If MIT were to choose to turn, say, 18.128.x.x over to ARIN, they'd have to completely reconfigure their network
True. If they were to return any addresses at all, they can no longer announce a route to 18.0.0.0/8. (I don't know if they do announce it like that, but having a class A, they could). If they can no longer announce a /8 they would have to announce smaller blocks. If they were able to squeeze everything into half the addresses they have now, then they could announce a /9 and return the other /9. If that is not possible, then they would be forced to announce their addresses as multiple prefixes and thereby increase the global routing table size and cause problems for everybody else.
If you have a /8 and would want to return some, you shouldn't do so unless you really think it is feasible to squeeze all your usage into half the space you used to have. You also need to ensure that whatever address space you are left with is enough to last until everybody else have switch to dual stack (or IPv6 only). Since the purpose of returning addresses is to prolong the transition (which isn't much of a useful purpose), it also implies that the more addresses you return, the longer those you have left will have to last. That's not much of an incentive to return addresses.
Apart from BGP is it really much of a problem to return just small fragments of address space? Do you have to change your network, if you weren't using those addresses anyway? The answer to that question of course is yes. If you were to just change your BGP announcements to stop announcing some addresses that you weren't using anyway, nothing would break yet. However if you were to return them and they got reassigned, things would break, if you had only changed your BGP announcements.
The reason things would break is that the route to those addresses would still end up somewhere inside the same network, if it originated there. Taking your example, a packet from 18.127.1.2 to 18.128.2.3 would never leave the MIT network even if the destination address had been returned, because the routers inside the MIT network would still think it was a destination within their network. It would propagate through their network until a point where some router would report no route to host. So both the BGP announcements and the routing inside the network would have to be redone before addresses could be returned.
It would make more sense for them to set up a brand new IPv6 network, slowly migrate everything there, and once it's all done and if they don't need IPv4 anymore, they can then turn the entire 18.x.x.x back to ARIN.
Even once they have everything set up as dual stack, they would still want to keep IPv4 for as long as there was anybody else on IPv4 only who they wanted to communicate with.

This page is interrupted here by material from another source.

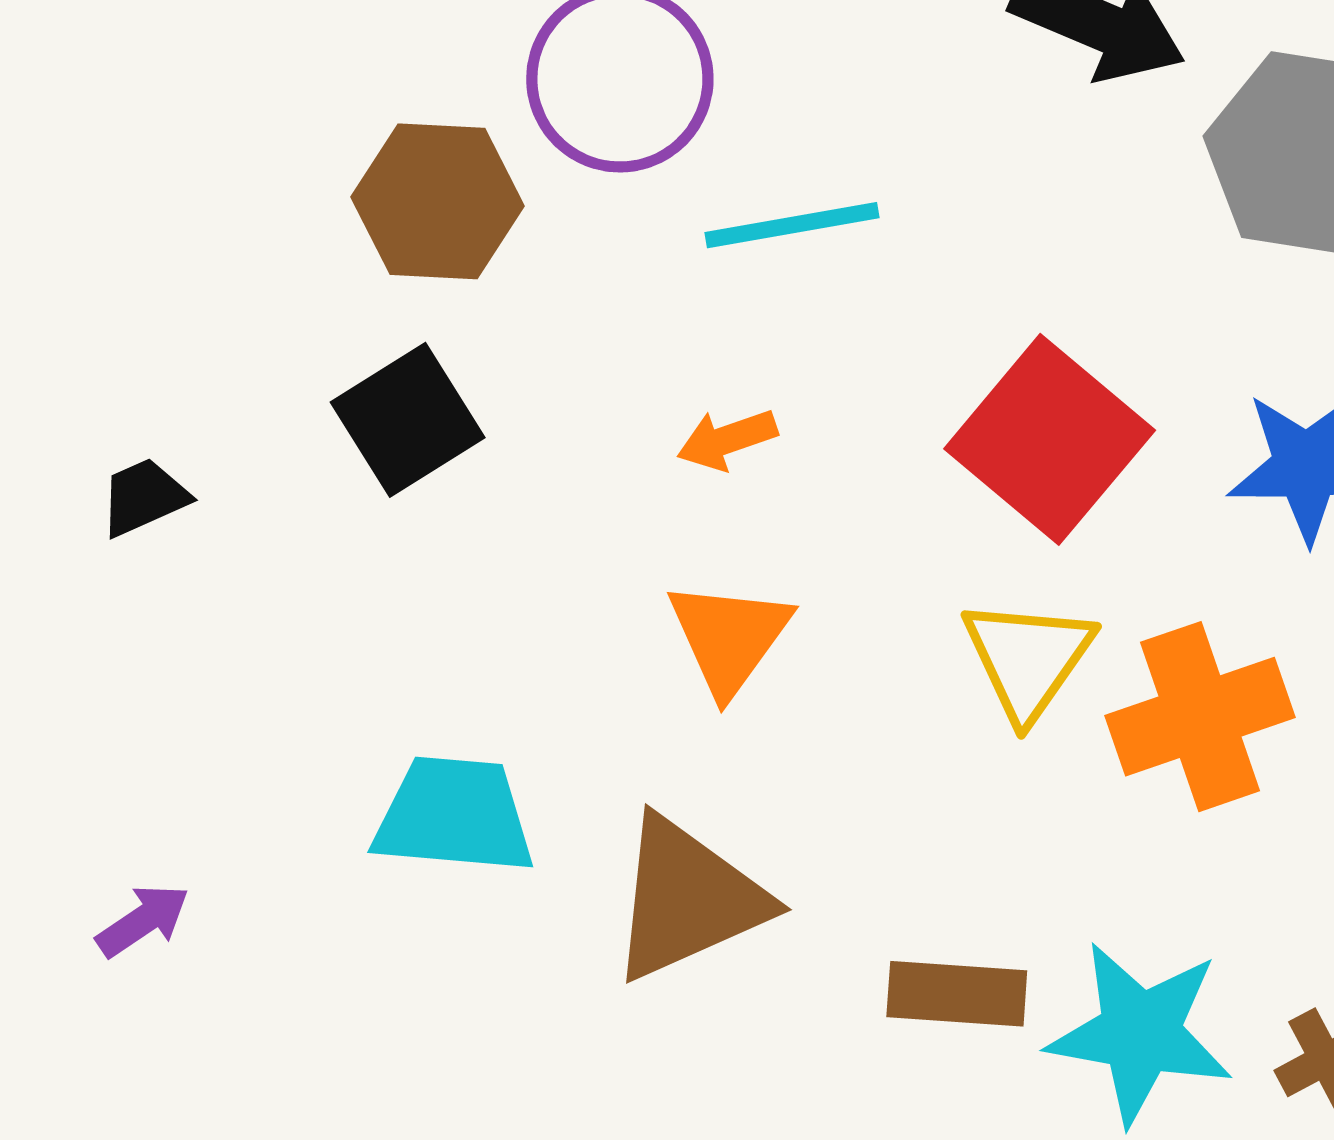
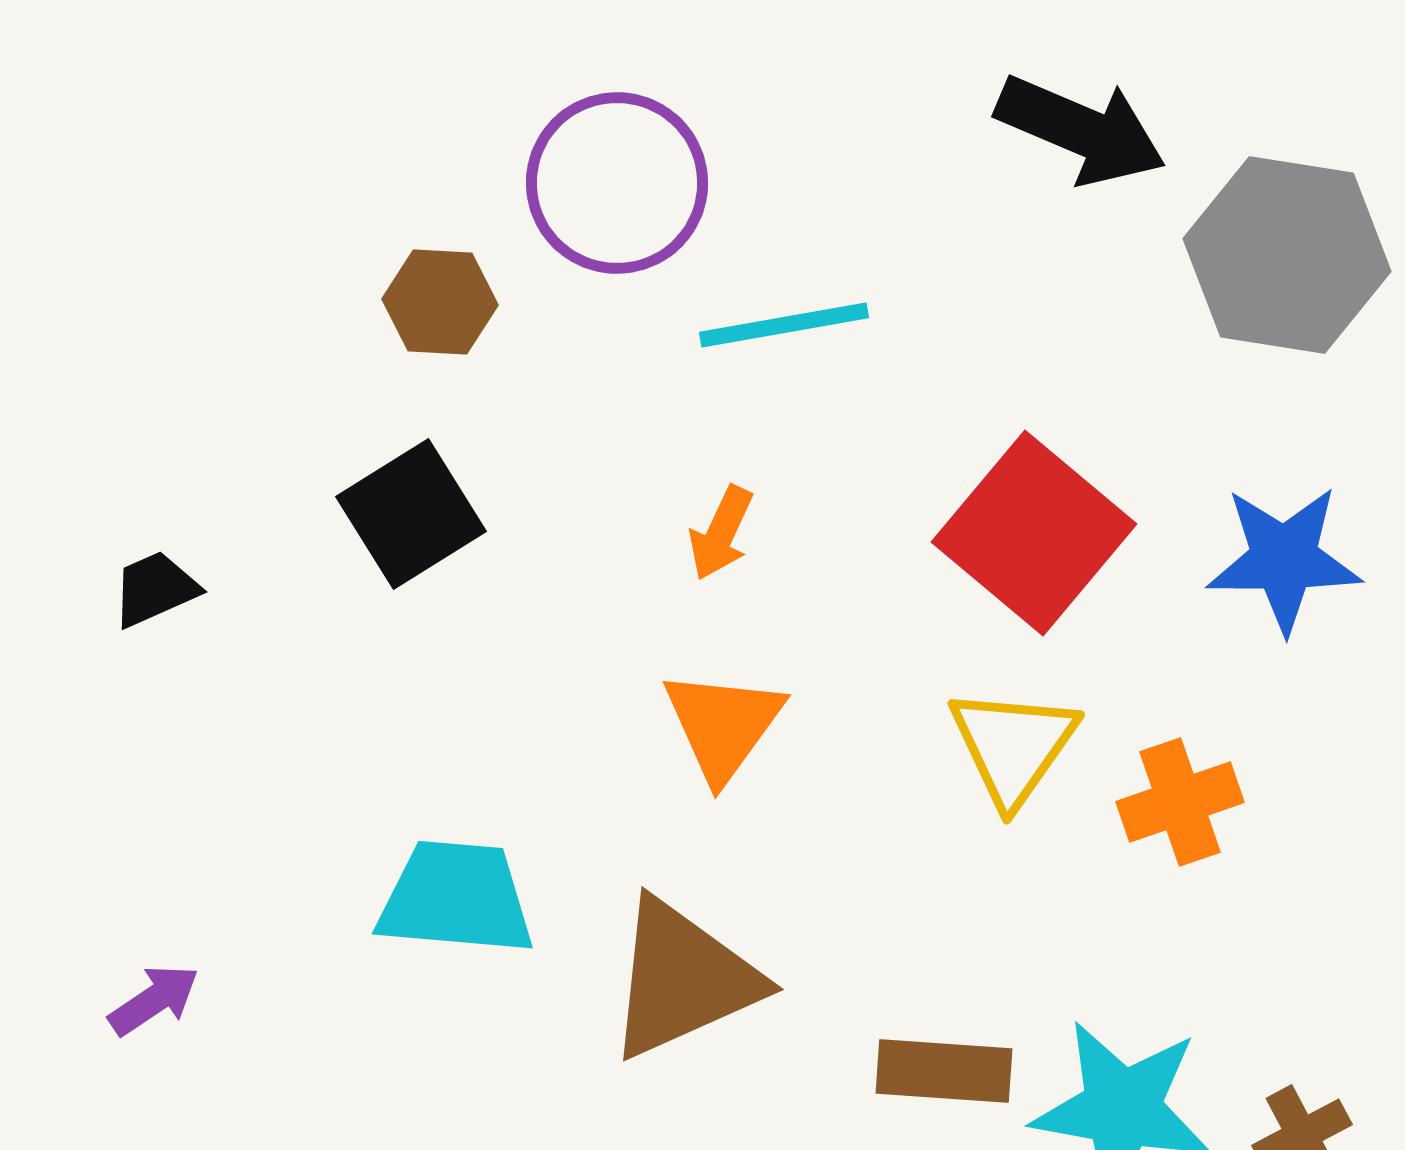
brown hexagon: (438, 201) -> (440, 302), size x0.7
orange arrow: (727, 439) -> (721, 533), turned -46
orange cross: (1200, 717) -> (1180, 802), size x0.7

The point at which it makes sense to return the IPv4 addresses to ARIN is also the point at which nobody else would want them anymore. It is not like the demand for IPv4 addresses would drop to zero overnight, but it is probably going to be close to it.
Most likely we will eventually reach a point where nobody would bother to setup new IPv4 networks, and the demand for addresses will decrease. The decrease in demand will not be very visible since there won't be much of a supply either. But those who are already dual stack won't turn down their IPv4 support right away. Just as their isn't much to gain from turning up IPv4 when everybody else is dual stack, there won't be much to gain from turning down IPv4 support.
At a later date the work to keep administrating IPv4 in parallel with IPv6 will be more significant than the work it will take to remove the last few IPv4 dependencies. At that point people will turn down IPv4 and return the addresses. And nobody will care about the returned addresses.
It's true that the initial allocation of IPv4 addresses was badly done
Effectively the original addressing architecture capped the achievable HD ratio somewhere around 75%. Nowadays we are doing 80-90% with more administrative overhead. The bad decision was not so much the addressing architecture, it was the limited size of the addresses. A 64 bit address with a 60-70% HD ratio would have allowed for more hosts than a 32 bit address with a 90% HD ratio.
The proper design is to figure out how high you want to push the HD ratio (with the knowledge that administration becomes a burden if you try to push it over 80%) and how many devices you want to support, and then with those two numbers in mind compute the required address size and design an addressing architecture to match it. Of course we shouldn't blame the people who designed it at the time. They didn't know then what we know today. The entire research on HD ratios is more recent than the design of IPv4.
IPv6 addressing architecture was designed for an HD ratio of 80% on bit positions 3-47, and a much lower HD ratio on bit positions 48-127. But overall it will most likely allow for more devices than this planet can sustain.